Para Chemim, a questão do X é urgente e relevante. “Essa medida remete à proteção de um direito suscetível de grave dano e de incerta reparação. Isso significa que nós temos milhões de pessoas que estão sendo prejudicadas com essa decisão do Moraes, do ponto de vista econômico”, explica a jurista.  

Para Solano de Camargo, o posicionamento liberal demonstrado pelo ministro Nunes Marques indica que ele deve conceder, pelo menos em partes, a liminar requerida na ADPF do Novo.

“Existe uma possibilidade concreta, do ponto de vista jurídico, processual, e do direito internacional, assim como grande parte dos entendimentos, que a decisão foi exagerada e desproporcional. Portanto, existem razões jurídicas para suspender a eficácia dessa decisão. Sendo assim, é possível que ele reavalie alguns dos pontos”, afirma o advogado.  

Questionado sobre os trechos sobre os quais o ministro Nunes Marques deve decidir monocraticamente, Camargo mencionou que desbloqueio das contas da Starlink tem grande possibilidade de ser atendida.

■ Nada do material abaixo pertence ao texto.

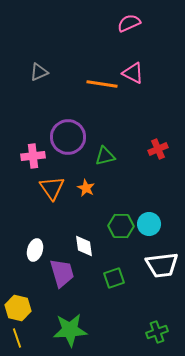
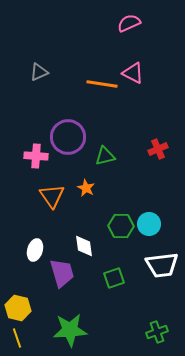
pink cross: moved 3 px right; rotated 10 degrees clockwise
orange triangle: moved 8 px down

Outra ação da própria empresa com esse objetivo, mas de um tipo diferente – mandado de segurança – foi rejeitada pelo ministro Cristiano Zanin. 

A advogada Vera Chemim tem entendimento semelhante. “Se optar por ser mais diplomático, ele pode decidir somente pela suspensão do bloqueio das contas da Starlink e submeter a questão do bloqueio do X ao plenário. Neste caso, ele argumentaria, por exemplo, que embora haja um acionista comum às duas empresas, isso não permite o bloqueio das contas da empresa não diretamente envolvida”, explicou.